WHAT TO PRODUCE. Only the lines of the data below from the one with "Honorary Individual Associates" through the one with "and sustainable personal and" are wanted. Repeat them exactly.

[Page-level text extractions]
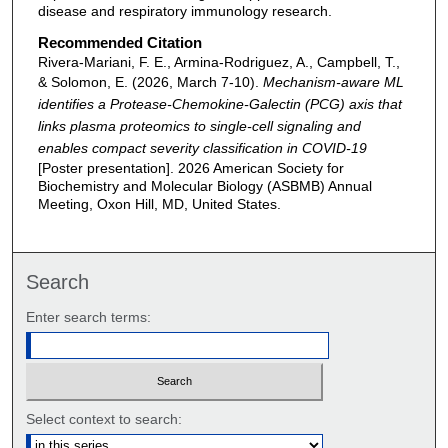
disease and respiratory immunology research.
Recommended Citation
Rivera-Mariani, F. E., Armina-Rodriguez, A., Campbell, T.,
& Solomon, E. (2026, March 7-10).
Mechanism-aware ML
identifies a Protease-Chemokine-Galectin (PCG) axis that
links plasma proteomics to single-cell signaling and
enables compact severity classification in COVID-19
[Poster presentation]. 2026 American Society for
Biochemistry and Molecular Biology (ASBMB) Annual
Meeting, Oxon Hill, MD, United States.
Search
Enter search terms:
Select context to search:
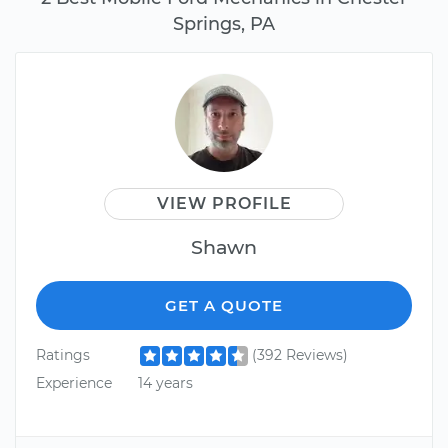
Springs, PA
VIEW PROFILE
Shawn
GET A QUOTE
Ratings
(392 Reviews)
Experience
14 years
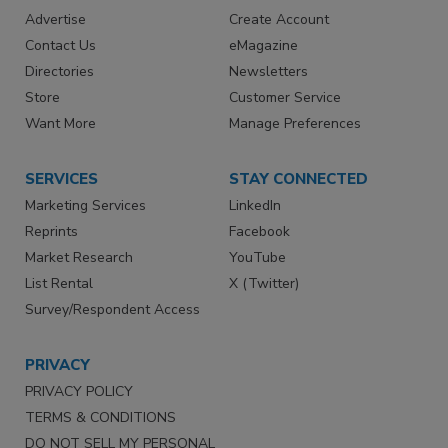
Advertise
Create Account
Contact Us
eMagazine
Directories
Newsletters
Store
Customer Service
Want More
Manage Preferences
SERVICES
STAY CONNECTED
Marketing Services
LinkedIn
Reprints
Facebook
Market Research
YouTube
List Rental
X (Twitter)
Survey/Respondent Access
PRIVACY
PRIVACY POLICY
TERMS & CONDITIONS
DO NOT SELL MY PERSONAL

---

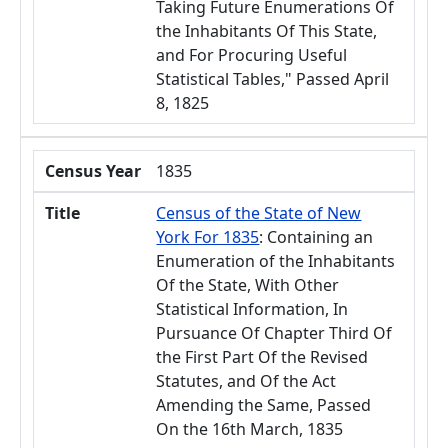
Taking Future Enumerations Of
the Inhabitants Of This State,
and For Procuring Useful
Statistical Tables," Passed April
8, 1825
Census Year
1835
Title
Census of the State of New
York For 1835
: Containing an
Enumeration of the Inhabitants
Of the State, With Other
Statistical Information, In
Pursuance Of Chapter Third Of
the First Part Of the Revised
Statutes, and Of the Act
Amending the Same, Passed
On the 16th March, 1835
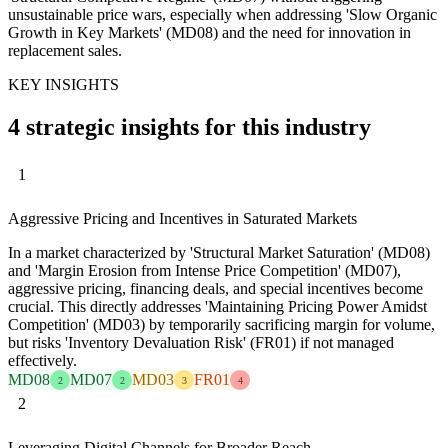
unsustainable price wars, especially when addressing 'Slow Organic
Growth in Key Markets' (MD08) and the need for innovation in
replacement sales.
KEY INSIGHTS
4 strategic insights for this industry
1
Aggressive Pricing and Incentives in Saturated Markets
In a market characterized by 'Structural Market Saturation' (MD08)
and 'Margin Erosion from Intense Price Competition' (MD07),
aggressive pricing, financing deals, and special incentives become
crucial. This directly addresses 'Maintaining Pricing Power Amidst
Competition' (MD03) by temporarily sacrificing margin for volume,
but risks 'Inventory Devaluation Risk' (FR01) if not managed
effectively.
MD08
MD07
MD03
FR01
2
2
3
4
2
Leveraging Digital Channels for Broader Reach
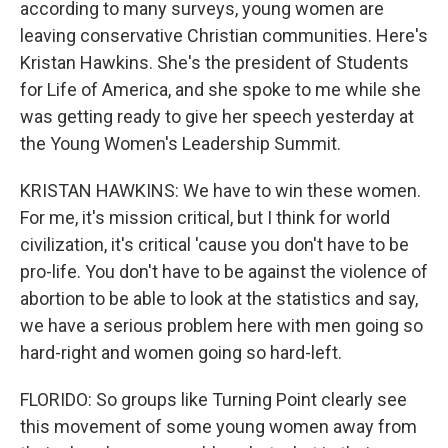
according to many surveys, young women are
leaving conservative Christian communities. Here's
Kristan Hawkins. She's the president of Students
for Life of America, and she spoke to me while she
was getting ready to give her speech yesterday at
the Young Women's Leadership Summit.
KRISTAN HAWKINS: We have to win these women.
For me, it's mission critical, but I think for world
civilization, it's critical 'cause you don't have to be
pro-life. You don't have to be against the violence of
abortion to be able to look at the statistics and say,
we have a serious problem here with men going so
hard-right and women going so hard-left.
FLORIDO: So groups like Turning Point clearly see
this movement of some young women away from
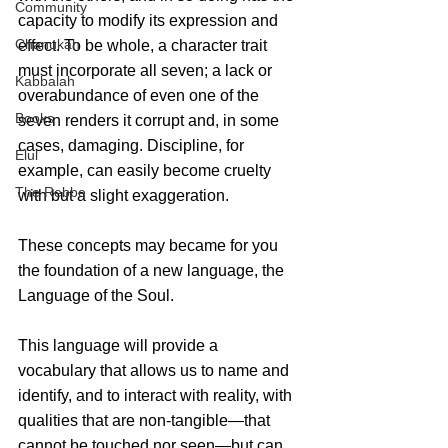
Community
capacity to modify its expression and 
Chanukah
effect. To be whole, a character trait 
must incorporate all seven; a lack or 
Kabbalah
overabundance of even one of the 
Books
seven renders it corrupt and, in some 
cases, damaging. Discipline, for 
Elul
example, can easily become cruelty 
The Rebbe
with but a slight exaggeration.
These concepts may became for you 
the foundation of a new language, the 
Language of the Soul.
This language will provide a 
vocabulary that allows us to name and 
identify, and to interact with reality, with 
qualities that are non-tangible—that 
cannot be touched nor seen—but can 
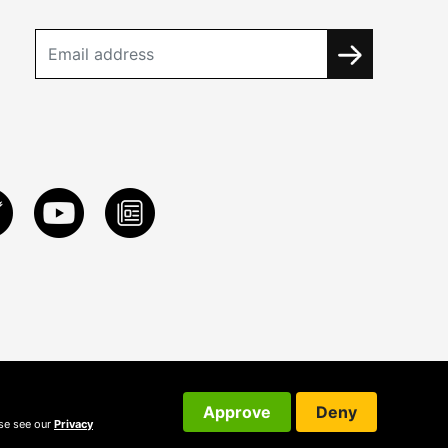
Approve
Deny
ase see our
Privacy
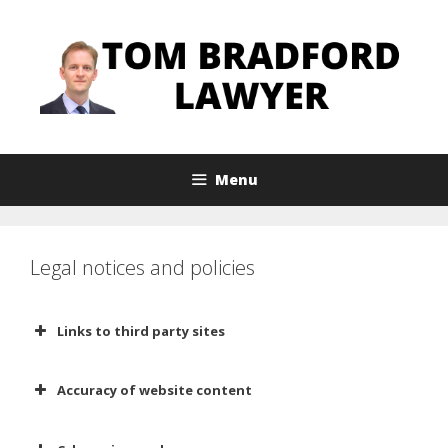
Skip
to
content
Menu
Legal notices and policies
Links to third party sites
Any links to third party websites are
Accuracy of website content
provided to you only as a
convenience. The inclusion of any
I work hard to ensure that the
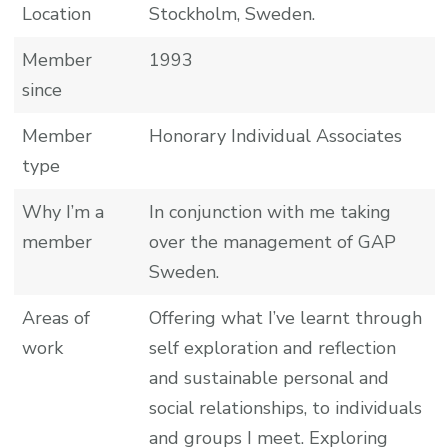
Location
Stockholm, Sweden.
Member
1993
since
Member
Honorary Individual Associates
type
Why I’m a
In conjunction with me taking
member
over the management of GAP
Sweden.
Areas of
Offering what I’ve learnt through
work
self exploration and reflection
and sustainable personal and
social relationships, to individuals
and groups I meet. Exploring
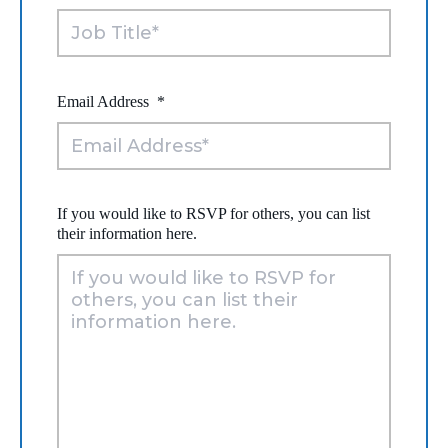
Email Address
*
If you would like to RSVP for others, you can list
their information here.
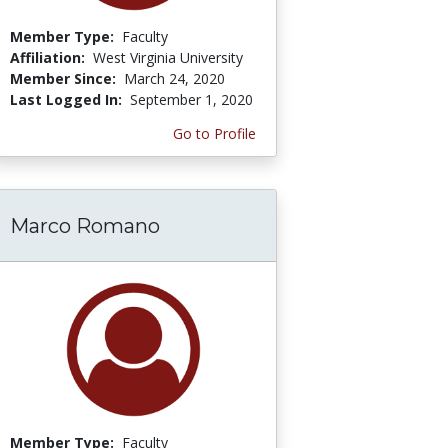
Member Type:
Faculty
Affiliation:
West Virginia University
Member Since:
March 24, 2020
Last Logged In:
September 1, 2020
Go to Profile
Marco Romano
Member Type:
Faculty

RESULT.
Honorary Individual Associates
type
Why I’m a
In conjunction with me taking
member
over the management of GAP
Sweden.
Areas of
Offering what I’ve learnt through
work
self exploration and reflection
and sustainable personal and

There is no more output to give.